Backgrund and Objective: To characterize clinical features of the rotational vertebral artery syndrome. The syndrome of rotational vertebral artery occlusion is characterized by recurrent attacks of vertigo, nystagmus, and ataxia, which have been ascribed to compression of the dominant vertebral artery, usually at the atlantoaxial joint, which is usually induced by head turning toward the contralateral side. Materials and Methods: Of the patients who had been evaluated in the Neurotology/Neuro-ophthalmology Clinic of Seoul National University Bundang Hospital from June, 2003 to October, 2004, four patients with a diagnosis of the rotational vertebral artery syndrome were included. All the Patients received full bedside neurotolgical evaluation by one of the author, which included the tests for spontaneous, gaze-evoked, vibration-induced, head shaking, and positioning/positional nystagmus, and head thrust test in addition to routine neurological examination. For positional/positioning nystagmus, patients bent down, straightened up, and turned their head to either side while sitting. And the patients were moved from sitting to lying down on their back. Subsequently, the head was turned to either side while lying down. The patient also underwent both Hallpikes and straight head hanging test. Each position was maintained at least for 30s. The nystagmus was observed on the video monitor by using video goggles with or without visual fixation. Eye movements were also measured by using three dimensional video-oculography (SMI, Germany).
Results
Of the four patients, three showed vertical nystagmus several seconds after head rotation toward one side while either sitting or lying down. The other patient developed mixed horizontal, torsional, and vertical nystagmus with the horizontal component beating toward the side of the compressed vertebral artery. Two patients showed reversal of the nystagmus even though the rotated head posture was maintained.
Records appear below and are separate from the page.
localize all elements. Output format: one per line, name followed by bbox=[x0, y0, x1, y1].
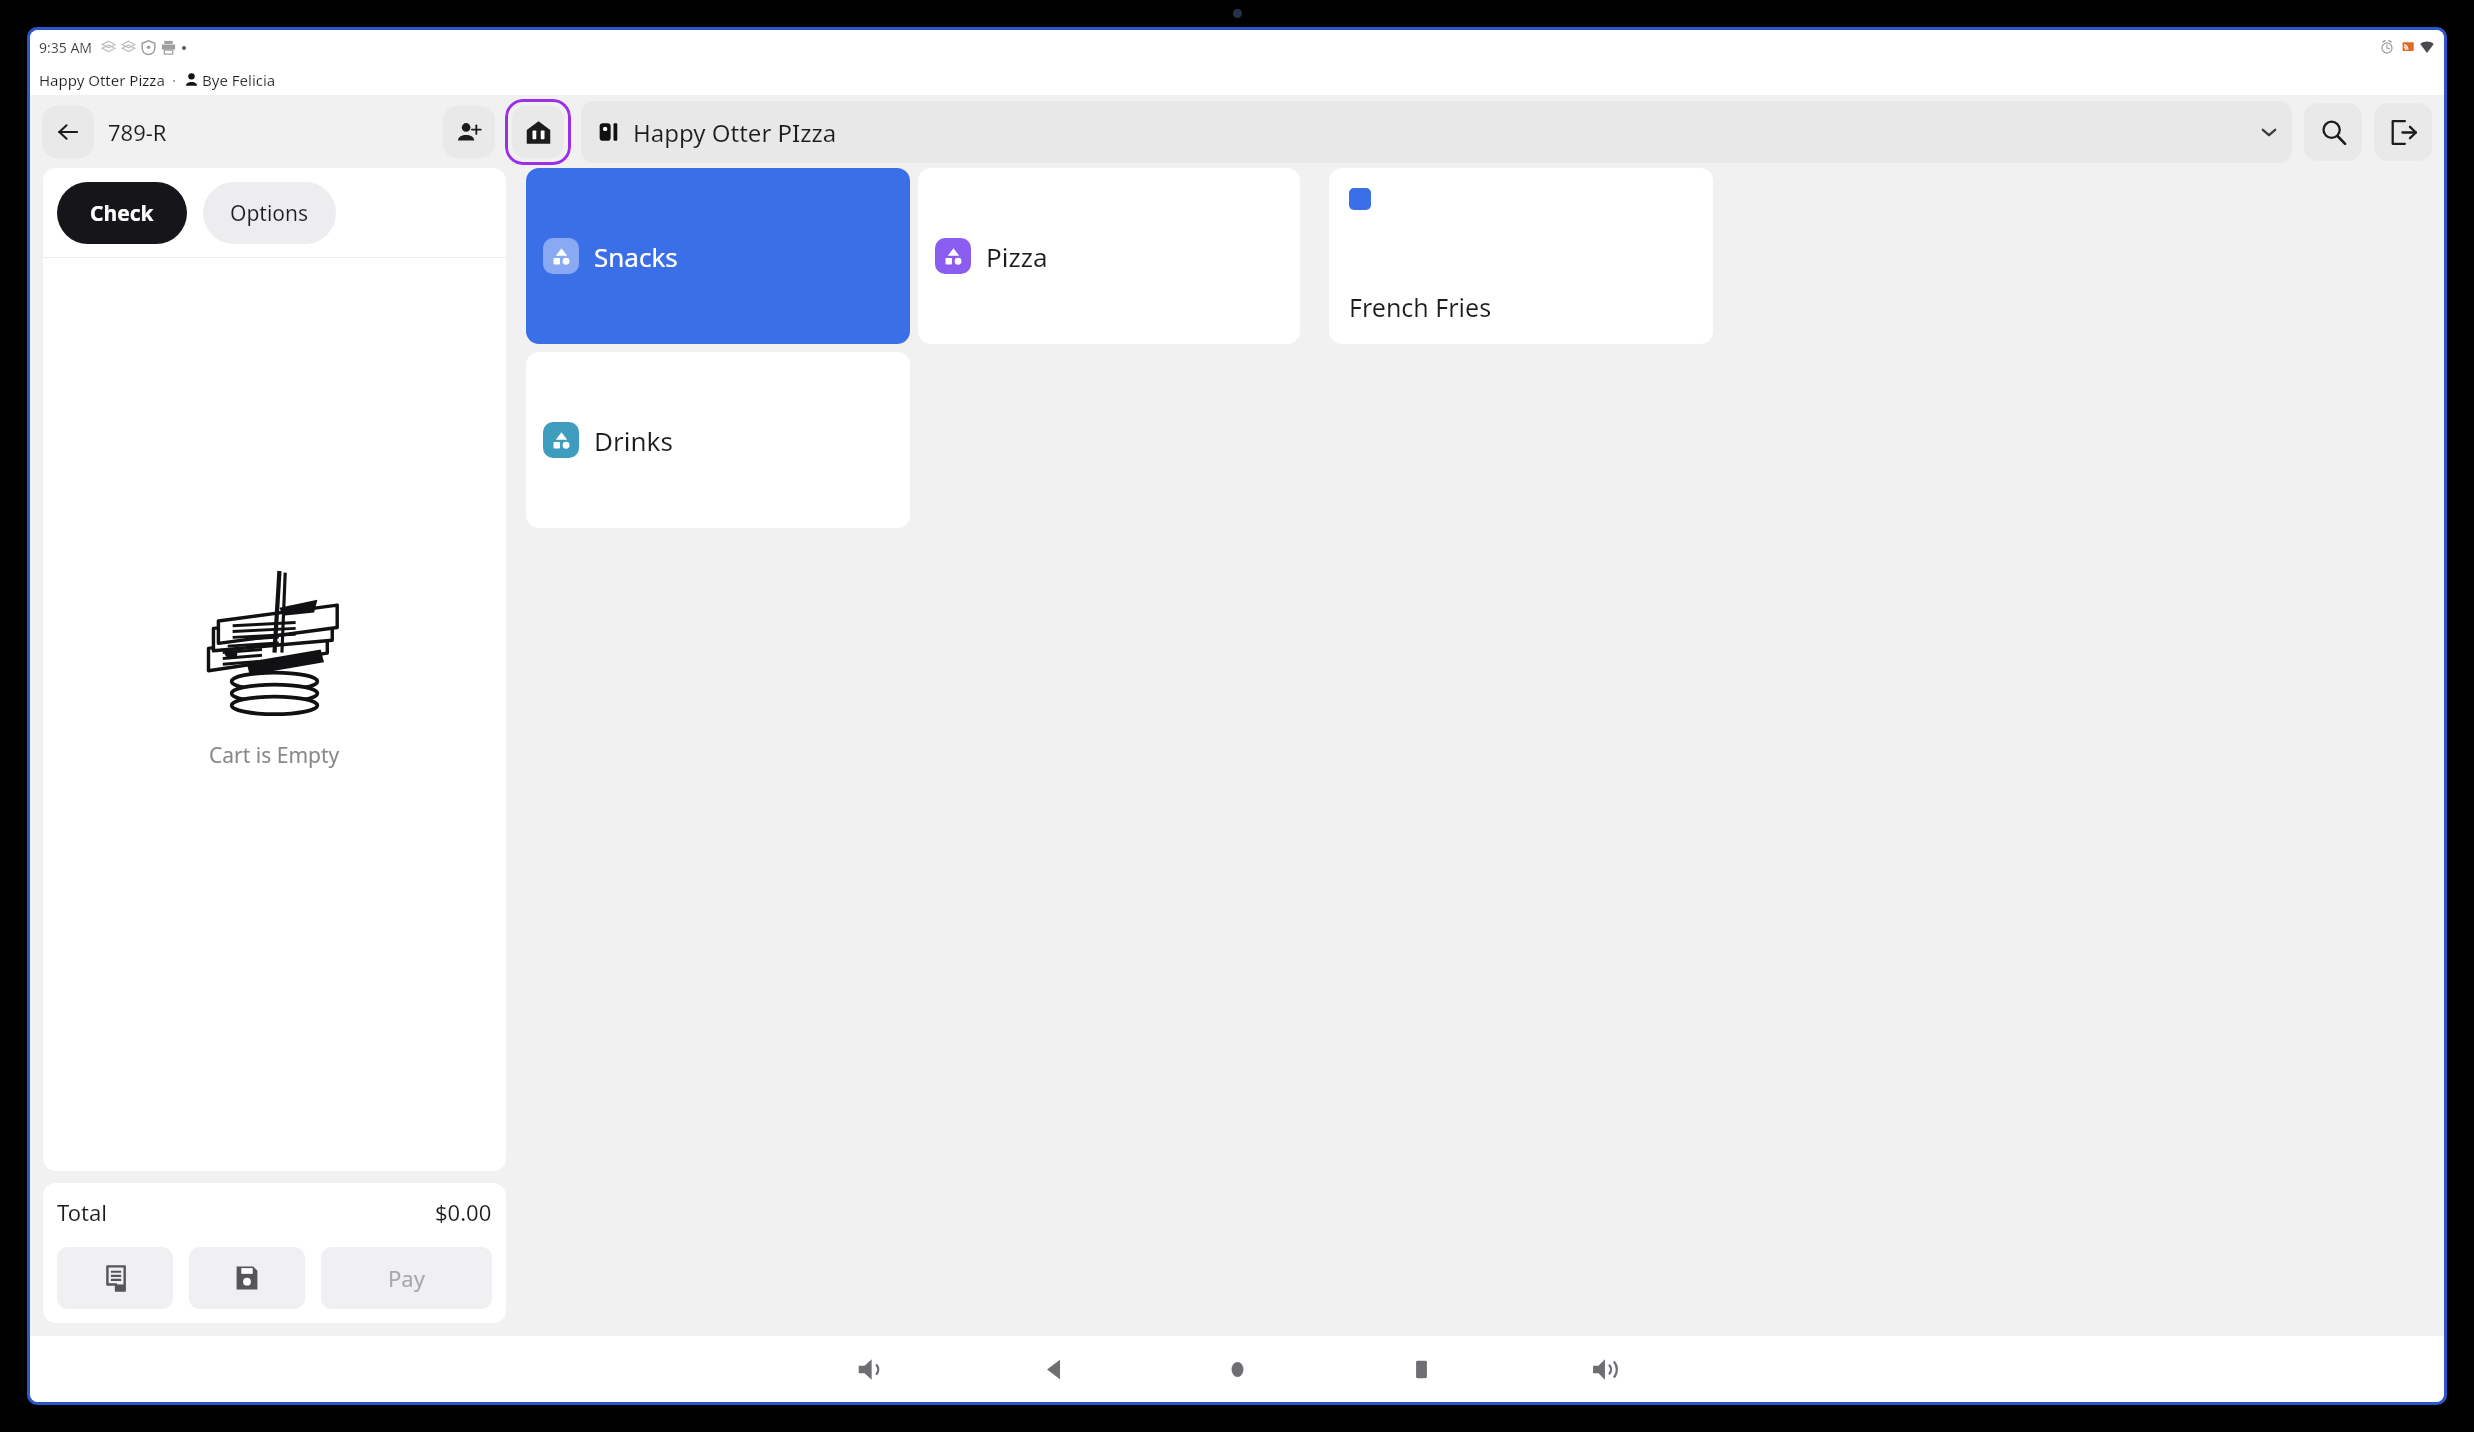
button[interactable]: Happy Otter PIzza bbox=[581, 101, 2292, 163]
staticText: Check bbox=[90, 199, 154, 228]
staticText: Drinks bbox=[594, 423, 673, 458]
staticText: 9:35 AM bbox=[39, 38, 93, 57]
staticText: Snacks bbox=[594, 239, 678, 274]
button[interactable]: Volume down bbox=[841, 1341, 897, 1397]
staticText: Happy Otter PIzza bbox=[633, 116, 837, 149]
staticText: · bbox=[172, 70, 177, 90]
staticText: Bye Felicia bbox=[202, 70, 276, 90]
staticText: Pizza bbox=[986, 239, 1048, 274]
button[interactable]: Back bbox=[1025, 1341, 1081, 1397]
button[interactable]: Back bbox=[42, 106, 94, 158]
button[interactable]: Home bbox=[505, 99, 571, 165]
staticText: 789-R bbox=[108, 117, 167, 147]
button[interactable]: Search bbox=[2304, 103, 2362, 161]
button[interactable]: Check bbox=[57, 182, 187, 244]
staticText: Pay bbox=[388, 1263, 425, 1293]
button[interactable]: Pay bbox=[321, 1247, 492, 1309]
staticText: French Fries bbox=[1349, 290, 1492, 324]
button[interactable]: Home bbox=[1209, 1341, 1265, 1397]
button[interactable]: Log out bbox=[2374, 103, 2432, 161]
staticText: Total bbox=[57, 1197, 107, 1227]
button[interactable]: Save bbox=[189, 1247, 305, 1309]
staticText: Happy Otter Pizza bbox=[39, 70, 165, 90]
button[interactable]: Volume up bbox=[1577, 1341, 1633, 1397]
button[interactable]: Drinks bbox=[526, 352, 910, 528]
button[interactable]: Options bbox=[203, 182, 336, 244]
button[interactable]: Add guest bbox=[443, 106, 495, 158]
button[interactable]: Pizza bbox=[918, 168, 1300, 344]
staticText: Options bbox=[230, 199, 309, 228]
button[interactable]: French Fries bbox=[1329, 168, 1713, 344]
staticText: $0.00 bbox=[435, 1197, 492, 1227]
button[interactable]: Recents bbox=[1393, 1341, 1449, 1397]
staticText: Cart is Empty bbox=[209, 741, 340, 770]
button[interactable]: Snacks bbox=[526, 168, 910, 344]
button[interactable]: Print receipt bbox=[57, 1247, 173, 1309]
While the vertigo and nystagmus were induced during both sitting and lying down in three patients, those developed only during sitting in one patient. In two patients, transient tinnitus accompanied the vertigo. In all patients, the vertebral artery was hypoplastic in one side. In three patients with symptoms while lying down, dynamic angiography documented compression or occlusion of the vertebral artery at the atlantoaxial junction.
Conclusion
In view of the different patterns of nystagmus, various mechanisms may be involved in the generation of symptoms in rotational vertebral artery syndrome. This syndrome may result from excitation or suppression of the vestibular structures in the lower brainstem, caudal cerebellum, or peripheral labyrinth. This syndrome should be considered as a differential diagnosis in patients with positional vertigo, especially while sitting or standing.